Prinzhofer and Huc (1995) proposed a method for identifying the genesis of natural gas based on the molecular ratio of ethane to propane and their different carbon isotope values (Prinzhofer and Huc, 1995). In this study, we conducted thermal simulations of kerogen degradation gas and crude oil cracking gas and then revised the discriminant chart for kerogen degradation gas and crude oil cracking gas. As shown in Figure 6A, the gas from source rocks (mixed gas produced by the primary degradation of kerogen and secondary cracking of oil) showed a small carbon isotope gap (−6‰ < δ¹³C₂–δ¹³C₃ < 0‰) and a high content ratio [ln (C₂/C₃) > 0.5] between ethane and propane. The carbon isotope gap between ethane and propane remained stable as the content ratio increased. The crude oil cracking gas showed a large carbon isotope gap (δ¹³C₂–δ¹³C₃ < −6‰) and a low content ratio [ln (C₂/C₃) < 0.6] between ethane and propane, and the carbon isotope gap decreased with increasing content ratio. The geochemical characteristics of natural gas in the well Y5 area are generally consistent with the characteristics of gas generated from the thermally simulated source rock, suggesting a mixture of kerogen degradation gas and crude oil cracking gas.

Figure 6

Figure 6. Discrimination between the genetic types of natural gas: (A) ln (C₂/C₃) vs (δ¹³C₂–δ¹³C₃); (B) δ¹³C₁ vs C₁/(C₂+C₃); and (C) ln (C₁/C₂) vs ln (C₂/C₃).

The chart for distinguishing between natural gas sources based on the relationship between C₁/(C₂+C₃) and δ¹³C₁ (Whiticar, 1999) in well Y5 is shown in Figure 6B. The data points of crude oil cracking gas are all located in the lower left corner of the chart, which corresponds to thermogenic gas with a low C₁/(C₂+C₃) ratio (<50) and a light carbon isotope value of methane (−35‰ < δ¹³C₁ <−50‰). Kerogen degradation gas has the same characteristics as crude oil cracking gas with low maturity. However, in the stage of high maturity, kerogen degradation gas exhibits a high C₁/(C₂+C₃) ratio and heavy methane carbon isotope value, clearly different from those of crude oil cracking gas. The characteristics of kerogen degradation gas in the mature and over-mature stages and the natural gas in well Y5 lie between those of typical Type II and Type III kerogen degradation gas.
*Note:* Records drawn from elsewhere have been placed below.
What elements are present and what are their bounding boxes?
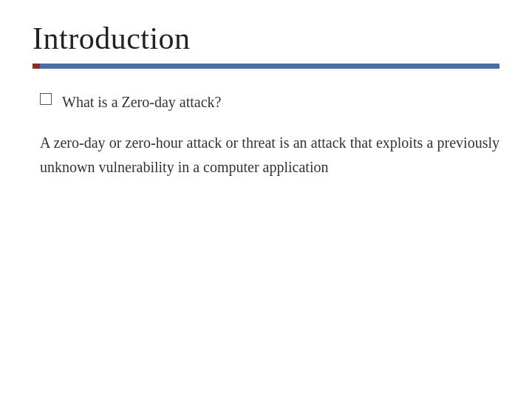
bullet-text: What is a Zero-day attack? — [62, 91, 221, 113]
content-area: What is a Zero-day attack? A zero-day or… — [33, 91, 499, 180]
accent-bar — [33, 64, 499, 69]
checkbox-icon — [40, 93, 52, 105]
slide-title: Introduction — [33, 21, 499, 56]
bullet-item: What is a Zero-day attack? — [40, 91, 499, 113]
slide: Introduction What is a Zero-day attack? … — [0, 0, 532, 399]
description-text: A zero-day or zero-hour attack or threat… — [40, 131, 499, 180]
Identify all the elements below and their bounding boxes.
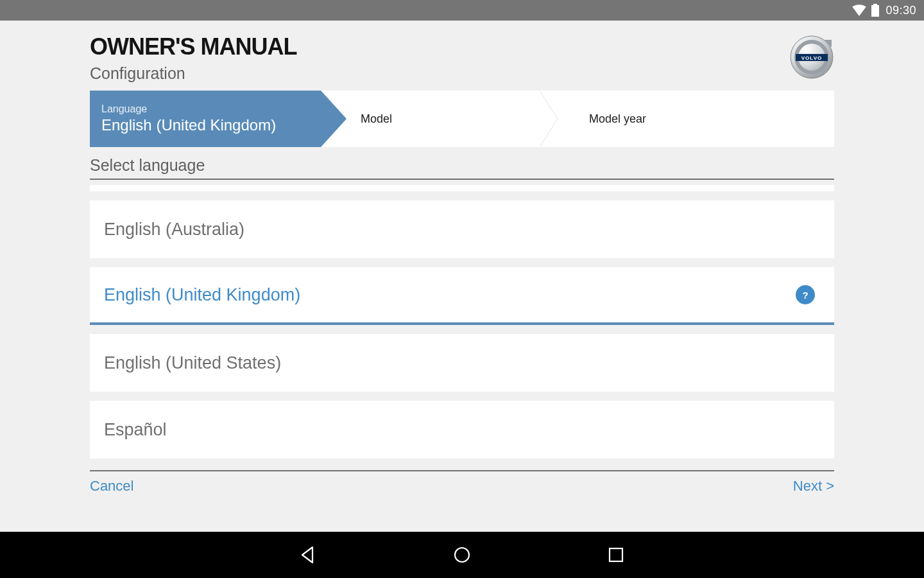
back-icon[interactable]: [295, 542, 321, 568]
footer-actions: Cancel Next >: [90, 478, 834, 495]
list-item-label: English (Australia): [104, 220, 244, 240]
wifi-icon: [852, 4, 866, 16]
svg-rect-1: [873, 4, 877, 5]
list-item-label: English (United Kingdom): [104, 285, 300, 305]
status-clock: 09:30: [886, 4, 916, 17]
svg-rect-0: [871, 5, 879, 17]
list-item-label: English (United States): [104, 353, 281, 373]
page-subtitle: Configuration: [90, 64, 297, 83]
wizard-stepper: Language English (United Kingdom) Model …: [90, 91, 834, 147]
app-title: OWNER'S MANUAL: [90, 33, 297, 60]
list-item[interactable]: English (Australia): [90, 200, 834, 258]
list-item[interactable]: English (United States): [90, 334, 834, 392]
title-block: OWNER'S MANUAL Configuration: [90, 33, 297, 83]
list-item-peek[interactable]: [90, 185, 834, 191]
cancel-button[interactable]: Cancel: [90, 478, 133, 495]
section-title: Select language: [90, 156, 834, 180]
list-item[interactable]: Español: [90, 401, 834, 459]
android-navbar: [0, 532, 924, 578]
step-model[interactable]: Model: [321, 91, 558, 147]
help-icon[interactable]: ?: [796, 285, 815, 304]
svg-point-6: [455, 548, 469, 562]
header: OWNER'S MANUAL Configuration VOLVO: [90, 33, 834, 83]
home-icon[interactable]: [449, 542, 475, 568]
language-list: English (Australia) English (United King…: [90, 185, 834, 459]
next-button[interactable]: Next >: [793, 478, 834, 495]
battery-icon: [871, 4, 879, 17]
step-language[interactable]: Language English (United Kingdom): [90, 91, 321, 147]
list-item-selected[interactable]: English (United Kingdom) ?: [90, 267, 834, 325]
step-label: Model: [361, 112, 558, 126]
svg-text:VOLVO: VOLVO: [801, 55, 822, 61]
divider: [90, 470, 834, 471]
step-label: Model year: [589, 112, 834, 126]
volvo-logo-icon: VOLVO: [789, 35, 834, 80]
step-model-year[interactable]: Model year: [558, 91, 834, 147]
svg-rect-7: [610, 548, 622, 561]
status-bar: 09:30: [0, 0, 924, 21]
main-content: OWNER'S MANUAL Configuration VOLVO: [0, 21, 924, 532]
recents-icon[interactable]: [603, 542, 629, 568]
step-label: Language: [101, 103, 321, 115]
list-item-label: Español: [104, 420, 167, 440]
step-value: English (United Kingdom): [101, 116, 321, 134]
Based on the above analysis, the natural gas in well Y5 is a mixture of kerogen degradation gas and crude oil cracking gas. The primary gas component requires further confirmation. Li et al. (2021a) reported that due to differences in the structures of kerogen degradation gas and crude oil cracking gas along with their different generation activation energies, the C₂/C₃ ratio of crude oil cracking gas is lower than that of kerogen degradation gas; moreover, the C₁/C₂ ratios of crude oil cracking gas in the low/medium maturity (R_o < 1.0%) and over maturity (R_o > 2.0%) stages are smaller than those of kerogen degradation gas at the same stages of evolution (Li J. et al., 2021). As shown in Figure 6C, the natural gas in the well Y5 area is mainly kerogen degradation gas, and a small amount of overmature natural gas in the layers below ZH440 exhibits characteristics of crude oil cracking gas.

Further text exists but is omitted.